Saved data entries
━━━━

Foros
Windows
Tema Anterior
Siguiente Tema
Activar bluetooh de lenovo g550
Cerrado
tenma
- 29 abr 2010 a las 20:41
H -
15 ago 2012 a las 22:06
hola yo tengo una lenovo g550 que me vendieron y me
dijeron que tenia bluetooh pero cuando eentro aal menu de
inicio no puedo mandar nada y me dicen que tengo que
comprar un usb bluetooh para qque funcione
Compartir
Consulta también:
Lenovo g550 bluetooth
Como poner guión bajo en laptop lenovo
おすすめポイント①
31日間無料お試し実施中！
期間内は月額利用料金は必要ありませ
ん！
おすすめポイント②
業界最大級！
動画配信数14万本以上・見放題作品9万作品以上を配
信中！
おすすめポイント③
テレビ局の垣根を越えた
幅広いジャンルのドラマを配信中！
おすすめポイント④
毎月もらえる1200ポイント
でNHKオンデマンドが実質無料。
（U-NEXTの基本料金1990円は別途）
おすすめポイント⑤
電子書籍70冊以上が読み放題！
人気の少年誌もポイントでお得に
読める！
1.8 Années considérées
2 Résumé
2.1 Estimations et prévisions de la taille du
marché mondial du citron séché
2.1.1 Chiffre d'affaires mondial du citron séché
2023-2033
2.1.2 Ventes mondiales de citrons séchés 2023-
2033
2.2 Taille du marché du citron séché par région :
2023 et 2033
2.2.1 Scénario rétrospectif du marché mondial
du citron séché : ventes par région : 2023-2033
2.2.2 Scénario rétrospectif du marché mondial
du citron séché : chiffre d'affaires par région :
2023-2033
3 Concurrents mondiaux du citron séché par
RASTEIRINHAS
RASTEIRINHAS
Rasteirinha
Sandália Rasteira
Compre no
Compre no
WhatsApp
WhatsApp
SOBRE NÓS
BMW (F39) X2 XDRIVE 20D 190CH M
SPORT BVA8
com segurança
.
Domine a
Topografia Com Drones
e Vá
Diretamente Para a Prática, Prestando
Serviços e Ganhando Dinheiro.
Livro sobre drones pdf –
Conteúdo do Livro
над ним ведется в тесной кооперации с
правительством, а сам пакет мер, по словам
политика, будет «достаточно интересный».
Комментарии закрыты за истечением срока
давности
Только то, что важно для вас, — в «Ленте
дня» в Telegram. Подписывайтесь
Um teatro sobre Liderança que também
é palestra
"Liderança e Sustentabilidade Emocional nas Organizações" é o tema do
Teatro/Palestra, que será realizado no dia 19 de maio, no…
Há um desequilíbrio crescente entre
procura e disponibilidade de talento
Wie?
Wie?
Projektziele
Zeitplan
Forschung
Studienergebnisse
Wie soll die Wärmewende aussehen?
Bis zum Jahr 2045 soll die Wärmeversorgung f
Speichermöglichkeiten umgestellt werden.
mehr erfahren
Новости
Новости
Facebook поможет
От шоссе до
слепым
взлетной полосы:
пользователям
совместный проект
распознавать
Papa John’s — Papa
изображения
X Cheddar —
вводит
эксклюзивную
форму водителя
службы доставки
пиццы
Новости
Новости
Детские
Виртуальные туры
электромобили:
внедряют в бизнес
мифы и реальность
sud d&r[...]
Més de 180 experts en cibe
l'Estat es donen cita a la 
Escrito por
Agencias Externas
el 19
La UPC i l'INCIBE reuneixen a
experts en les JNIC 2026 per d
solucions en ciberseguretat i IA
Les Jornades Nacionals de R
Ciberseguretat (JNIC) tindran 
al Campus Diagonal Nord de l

━━━━

I would like you to output every record exactly as written.

Foros
Windows
Tema Anterior
Siguiente Tema
Activar bluetooh de lenovo g550
Cerrado
tenma
- 29 abr 2010 a las 20:41
H -
15 ago 2012 a las 22:06
hola yo tengo una lenovo g550 que me vendieron y me
dijeron que tenia bluetooh pero cuando eentro aal menu de
inicio no puedo mandar nada y me dicen que tengo que
comprar un usb bluetooh para qque funcione
Compartir
Consulta también:
Lenovo g550 bluetooth
Como poner guión bajo en laptop lenovo
おすすめポイント①
31日間無料お試し実施中！
期間内は月額利用料金は必要ありませ
ん！
おすすめポイント②
業界最大級！
動画配信数14万本以上・見放題作品9万作品以上を配
信中！
おすすめポイント③
テレビ局の垣根を越えた
幅広いジャンルのドラマを配信中！
おすすめポイント④
毎月もらえる1200ポイント
でNHKオンデマンドが実質無料。
（U-NEXTの基本料金1990円は別途）
おすすめポイント⑤
電子書籍70冊以上が読み放題！
人気の少年誌もポイントでお得に
読める！
1.8 Années considérées
2 Résumé
2.1 Estimations et prévisions de la taille du
marché mondial du citron séché
2.1.1 Chiffre d'affaires mondial du citron séché
2023-2033
2.1.2 Ventes mondiales de citrons séchés 2023-
2033
2.2 Taille du marché du citron séché par région :
2023 et 2033
2.2.1 Scénario rétrospectif du marché mondial
du citron séché : ventes par région : 2023-2033
2.2.2 Scénario rétrospectif du marché mondial
du citron séché : chiffre d'affaires par région :
2023-2033
3 Concurrents mondiaux du citron séché par
RASTEIRINHAS
RASTEIRINHAS
Rasteirinha
Sandália Rasteira
Compre no
Compre no
WhatsApp
WhatsApp
SOBRE NÓS
BMW (F39) X2 XDRIVE 20D 190CH M
SPORT BVA8
com segurança
.
Domine a
Topografia Com Drones
e Vá
Diretamente Para a Prática, Prestando
Serviços e Ganhando Dinheiro.
Livro sobre drones pdf –
Conteúdo do Livro
над ним ведется в тесной кооперации с
правительством, а сам пакет мер, по словам
политика, будет «достаточно интересный».
Комментарии закрыты за истечением срока
давности
Только то, что важно для вас, — в «Ленте
дня» в Telegram. Подписывайтесь
Um teatro sobre Liderança que também
é palestra
"Liderança e Sustentabilidade Emocional nas Organizações" é o tema do
Teatro/Palestra, que será realizado no dia 19 de maio, no…
Há um desequilíbrio crescente entre
procura e disponibilidade de talento
Wie?
Wie?
Projektziele
Zeitplan
Forschung
Studienergebnisse
Wie soll die Wärmewende aussehen?
Bis zum Jahr 2045 soll die Wärmeversorgung f
Speichermöglichkeiten umgestellt werden.
mehr erfahren
Новости
Новости
Facebook поможет
От шоссе до
слепым
взлетной полосы:
пользователям
совместный проект
распознавать
Papa John’s — Papa
изображения
X Cheddar —
вводит
эксклюзивную
форму водителя
службы доставки
пиццы
Новости
Новости
Детские
Виртуальные туры
электромобили:
внедряют в бизнес
мифы и реальность
sud d&r[...]
Més de 180 experts en cibe
l'Estat es donen cita a la 
Escrito por
Agencias Externas
el 19
La UPC i l'INCIBE reuneixen a
experts en les JNIC 2026 per d
solucions en ciberseguretat i IA
Les Jornades Nacionals de R
Ciberseguretat (JNIC) tindran 
al Campus Diagonal Nord de l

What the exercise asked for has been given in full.